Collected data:
□ □ □ □

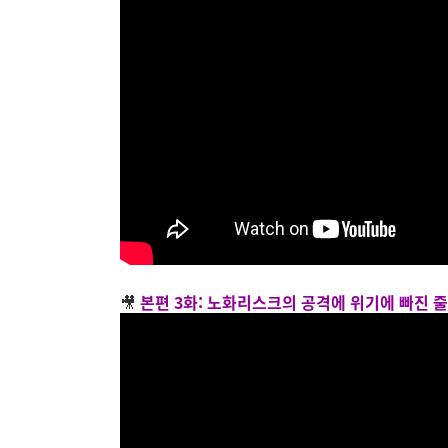
🎥
본편 3화: 노화리스크의 공격에 위기에 빠진 줄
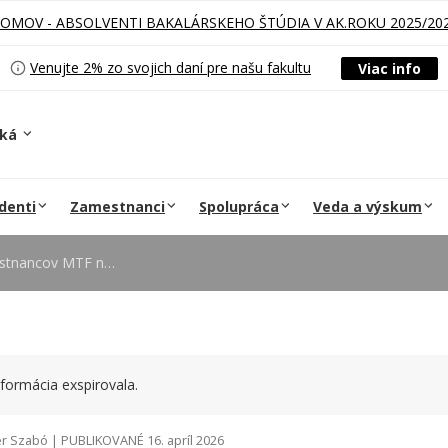
LOMOV - ABSOLVENTI BAKALÁRSKEHO ŠTÚDIA V AK.ROKU 2025/20
Venujte 2% zo svojich daní pre našu fakultu
Viac info
ská
denti
Zamestnanci
Spolupráca
Veda a výskum
us+ BIP projektoch v Olomouci
formácia exspirovala.
r Szabó | PUBLIKOVANÉ 16. apríl 2026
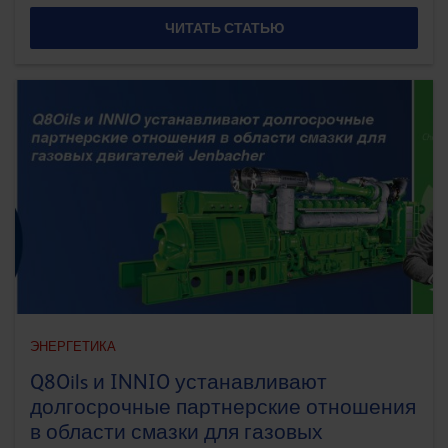
ЧИТАТЬ СТАТЬЮ
ЭНЕРГЕТИКА
Q8Oils и INNIO устанавливают
долгосрочные партнерские отношения
в области смазки для газовых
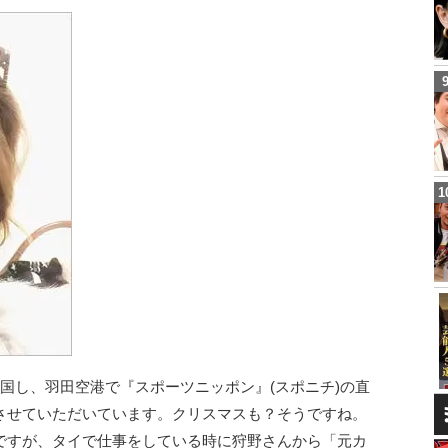
国し、羽田空港で『スポーツニッポン』(スポニチ)の直
させていただいています。クリスマスも？そうですね。
ですが、タイで仕事をしている時に狩野さんから「元カ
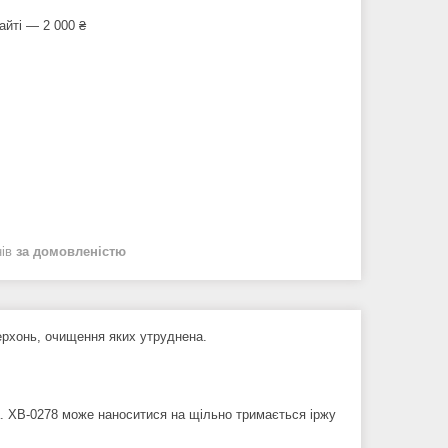
айті — 2 000 ₴
нів
за домовленістю
верхонь, очищення яких утруднена.
а. ХВ-0278 може наноситися на щільно тримається іржу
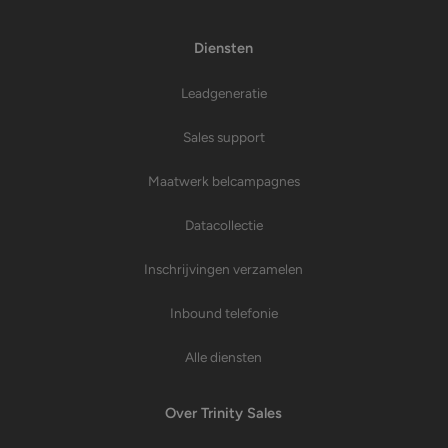
Diensten
Leadgeneratie
Sales support
Maatwerk belcampagnes
Datacollectie
Inschrijvingen verzamelen
Inbound telefonie
Alle diensten
Over Trinity Sales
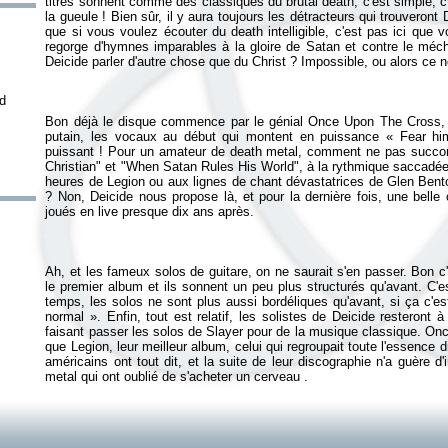
titres sonnent comme des classiques du brutal death, c'est simple, c'
la gueule ! Bien sûr, il y aura toujours les détracteurs qui trouveron
que si vous voulez écouter du death intelligible, c'est pas ici que 
regorge d'hymnes imparables à la gloire de Satan et contre le mé
d
Bon déjà le disque commence par le génial
Once Upon The Cross
,
putain, les vocaux au début qui montent en puissance «
Fear hi
puissant ! Pour un amateur de death metal, comment ne pas succomb
Christian" et "When Satan Rules His World", à la rythmique saccadée
heures de Legion ou aux lignes de chant dévastatrices de Glen Bent
? Non, Deicide nous propose là, et pour la dernière fois, une belle 
Ah, et les fameux solos de guitare, on ne saurait s'en passer. Bon c
le premier album et ils sonnent un peu plus structurés qu'avant. C'
temps, les solos ne sont plus aussi bordéliques qu'avant, si ça c'e
normal ». Enfin, tout est relatif, les solistes de Deicide resteron
faisant passer les solos de Slayer pour de la musique classique.
Onc
que
Legion
, leur meilleur album, celui qui regroupait toute l'essence
américains ont tout dit, et la suite de leur discographie n'a guère d
metal qui ont oublié de s'acheter un cerveau .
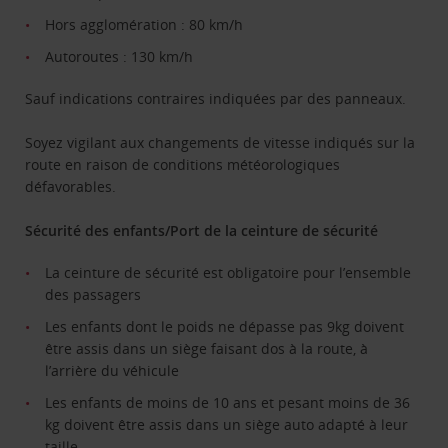
Hors agglomération : 80 km/h
Autoroutes : 130 km/h
Sauf indications contraires indiquées par des panneaux.
Soyez vigilant aux changements de vitesse indiqués sur la
route en raison de conditions météorologiques
défavorables.
Sécurité des enfants/Port de la ceinture de sécurité
La ceinture de sécurité est obligatoire pour l’ensemble
des passagers
Les enfants dont le poids ne dépasse pas 9kg doivent
être assis dans un siège faisant dos à la route, à
l’arrière du véhicule
Les enfants de moins de 10 ans et pesant moins de 36
kg doivent être assis dans un siège auto adapté à leur
taille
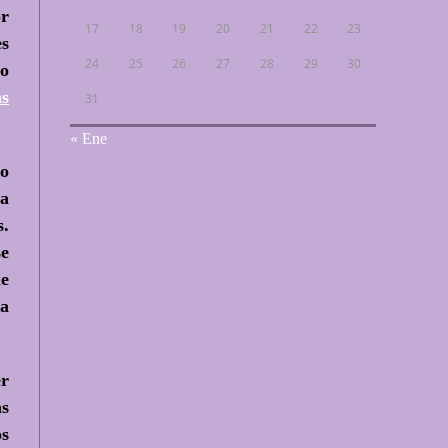
or
17
18
19
20
21
22
23
es
24
25
26
27
28
29
30
 o
as
31
« Ene
ho
ya
s.
se
ne
la
er
as
os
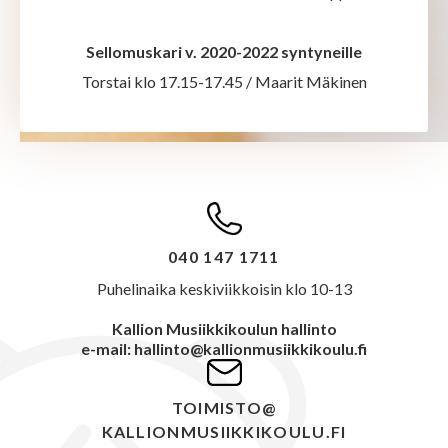
Sellomuskari v. 2020-2022 syntyneille
Torstai klo 17.15-17.45 / Maarit Mäkinen
040 147 1711
Puhelinaika keskiviikkoisin klo 10-13
Kallion Musiikkikoulun hallinto
e-mail: hallinto@kallionmusiikkikoulu.fi
TOIMISTO@
KALLIONMUSIIKKIKOULU.FI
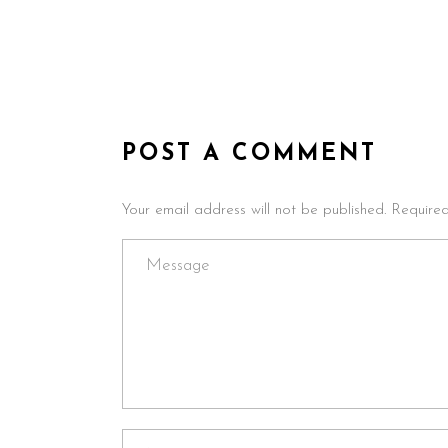
POST A COMMENT
Your email address will not be published. Require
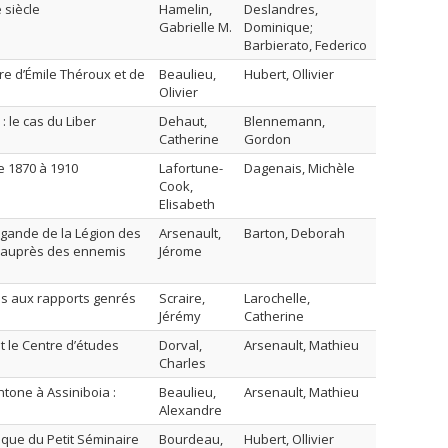
e siècle
Hamelin,
Deslandres,
Gabrielle M.
Dominique;
Barbierato, Federico
re d’Émile Théroux et de
Beaulieu,
Hubert, Ollivier
Olivier
: le cas du Liber
Dehaut,
Blennemann,
Catherine
Gordon
de 1870 à 1910
Lafortune-
Dagenais, Michèle
Cook,
Elisabeth
agande de la Légion des
Arsenault,
Barton, Deborah
r auprès des ennemis
Jérome
liés aux rapports genrés
Scraire,
Larochelle,
Jérémy
Catherine
t le Centre d’études
Dorval,
Arsenault, Mathieu
Charles
htone à Assiniboia :
Beaulieu,
Arsenault, Mathieu
Alexandre
hique du Petit Séminaire
Bourdeau,
Hubert, Ollivier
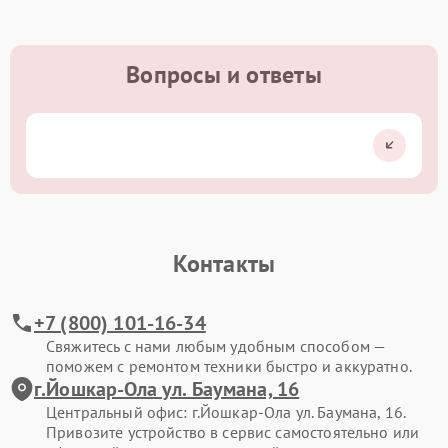
Вопросы и ответы
Контакты
+7 (800) 101-16-34
Свяжитесь с нами любым удобным способом —
поможем с ремонтом техники быстро и аккуратно.
г.Йошкар-Ола ул. Баумана, 16
Центральный офис: г.Йошкар-Ола ул. Баумана, 16.
Привозите устройство в сервис самостоятельно или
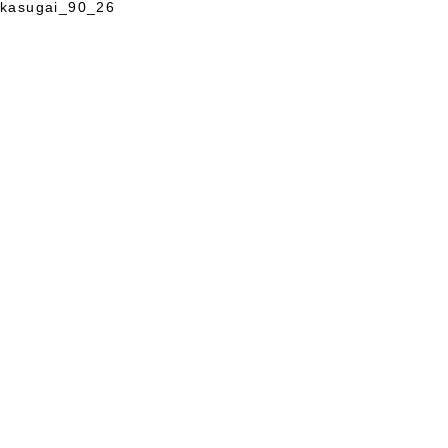
kasugai_90_26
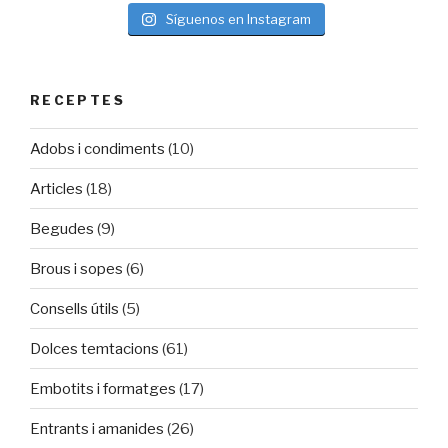
Síguenos en Instagram
RECEPTES
Adobs i condiments
(10)
Articles
(18)
Begudes
(9)
Brous i sopes
(6)
Consells útils
(5)
Dolces temtacions
(61)
Embotits i formatges
(17)
Entrants i amanides
(26)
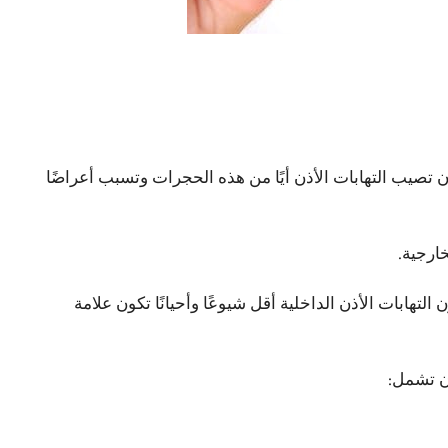
صيب التهابات الأذن أيًا من هذه الحجرات وتسبب أعراضًا
خارجية.
لتهابات الأذن الداخلية أقل شيوعًا وأحيانًا تكون علامة
ن تشمل:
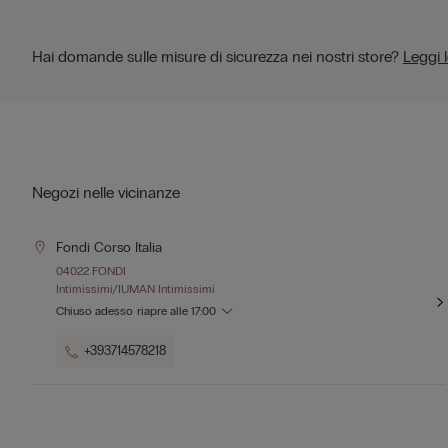
Hai domande sulle misure di sicurezza nei nostri store?
Leggi 
Negozi nelle vicinanze
Fondi Corso Italia
04022 FONDI
Intimissimi/IUMAN Intimissimi
Chiuso adesso
riapre alle
17:00
+393714578218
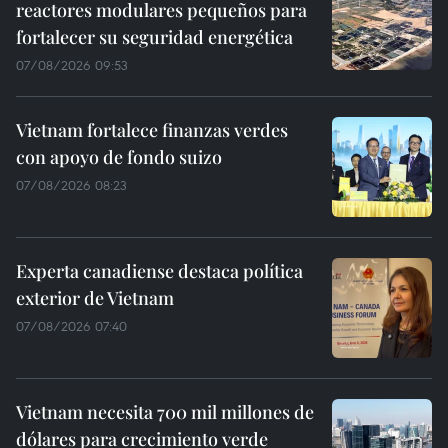
reactores modulares pequeños para
fortalecer su seguridad energética
07/08/2026 09:53
Vietnam fortalece finanzas verdes
con apoyo de fondo suizo
07/08/2026 08:23
Experta canadiense destaca política
exterior de Vietnam
07/08/2026 07:40
Vietnam necesita 700 mil millones de
dólares para crecimiento verde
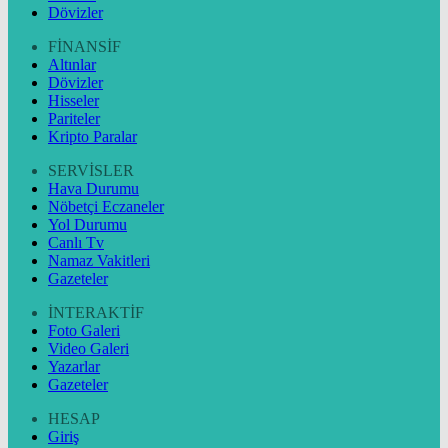
Dövizler
FİNANSİF
Altınlar
Dövizler
Hisseler
Pariteler
Kripto Paralar
SERVİSLER
Hava Durumu
Nöbetçi Eczaneler
Yol Durumu
Canlı Tv
Namaz Vakitleri
Gazeteler
İNTERAKTİF
Foto Galeri
Video Galeri
Yazarlar
Gazeteler
HESAP
Giriş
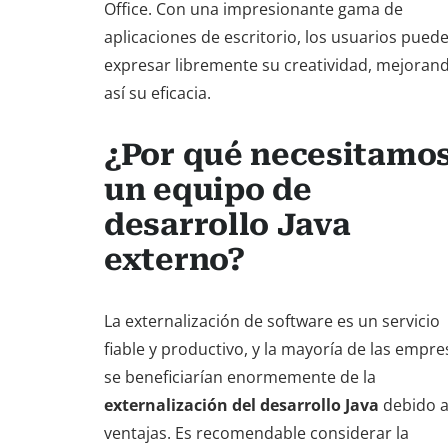
Office. Con una impresionante gama de
aplicaciones de escritorio, los usuarios pued
expresar libremente su creatividad, mejoran
así su eficacia.
¿Por qué necesitamo
un equipo de
desarrollo Java
externo?
La externalización de software es un servicio
fiable y productivo, y la mayoría de las empre
se beneficiarían enormemente de la
externalización del desarrollo Java
debido a
ventajas. Es recomendable considerar la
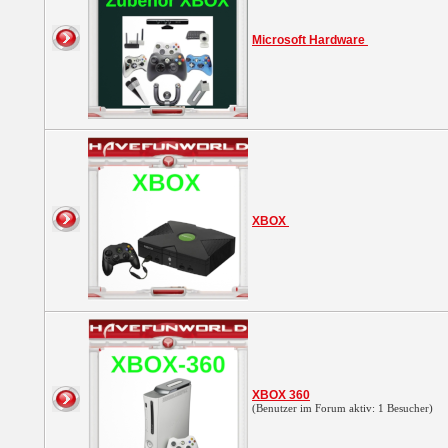
Microsoft Hardware
XBOX
XBOX 360
(Benutzer im Forum aktiv: 1 Besucher)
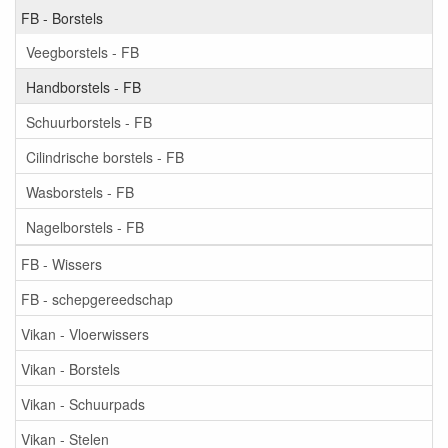
FB - Borstels
Veegborstels - FB
Handborstels - FB
Schuurborstels - FB
Cilindrische borstels - FB
Wasborstels - FB
Nagelborstels - FB
FB - Wissers
FB - schepgereedschap
Vikan - Vloerwissers
Vikan - Borstels
Vikan - Schuurpads
Vikan - Stelen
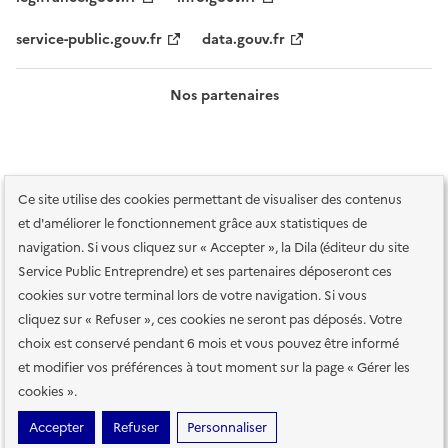
service-public.gouv.fr
data.gouv.fr
Nos partenaires
Ce site utilise des cookies permettant de visualiser des contenus
et d'améliorer le fonctionnement grâce aux statistiques de
navigation. Si vous cliquez sur « Accepter », la Dila (éditeur du site
Service Public Entreprendre) et ses partenaires déposeront ces
Plan du site
Accessibilité : totalement conforme
Accessibilité des
cookies sur votre terminal lors de votre navigation. Si vous
services en ligne
Mentions légales
Données personnelles et sécurité
cliquez sur « Refuser », ces cookies ne seront pas déposés. Votre
choix est conservé pendant 6 mois et vous pouvez être informé
Conditions générales d'utilisation
Gestion des cookies
et modifier vos préférences à tout moment sur la page « Gérer les
Paramètres d'affichage
cookies ».
Sauf mention contraire, tous les contenus de ce site sont sous
licence
Accepter
Refuser
Personnaliser
etalab-2.0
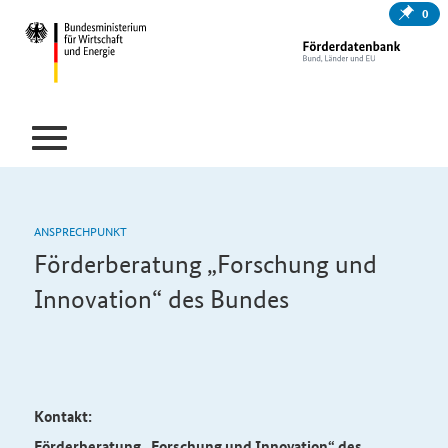
0
ANSPRECHPUNKT
Förderberatung „Forschung und
Innovation“ des Bundes
Kontakt:
Förderberatung „Forschung und Innovation“ des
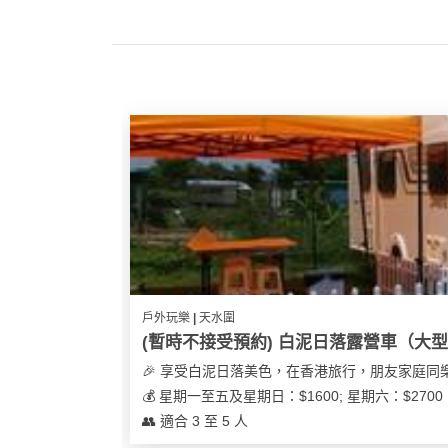
我
親
心
們
子
即
願
活
食
清
動
即
單
煮
系
列
聚
會
及
拍
拖
戶外玩樂 | 天水圍
餐
(暫時不接受預約) 白泥日落露營車（大
廳
🎉 享受白泥日落美色，在香港旅行，朋友家庭同
BBQ
💰 星期一至五及星期日：$1600; 星期六：$27
👥 適合 3 至 5 人
場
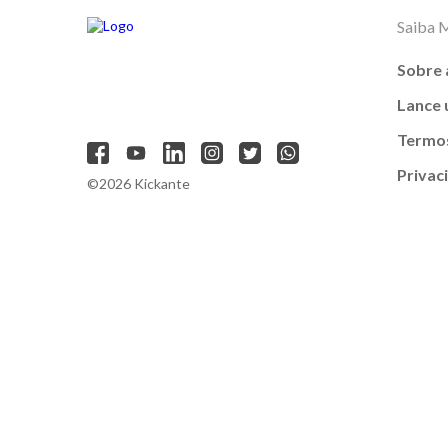
Saiba 
Sobre 
Lance
Termos
Privac
©2026 Kickante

□ □ □ □

What the task asks:
Word for word, repeat the lines above from the one with "Hava Durumu" through the one with "Microsoft Hardware", and nothing beyond them. Omit the pictures.

Written solution:
Hava Durumu
Nöbetçi Eczaneler
Yol Durumu
Canlı Tv
Namaz Vakitleri
Gazeteler
İNTERAKTİF
Foto Galeri
Video Galeri
Yazarlar
Gazeteler
HESAP
Giriş
Office. Con una impresionante gama de
aplicaciones de escritorio, los usuarios pued
expresar libremente su creatividad, mejoran
así su eficacia.
¿Por qué necesitamo
un equipo de
desarrollo Java
externo?
La externalización de software es un servicio
fiable y productivo, y la mayoría de las empre
se beneficiarían enormemente de la
externalización del desarrollo Java
debido a
ventajas. Es recomendable considerar la
Microsoft Hardware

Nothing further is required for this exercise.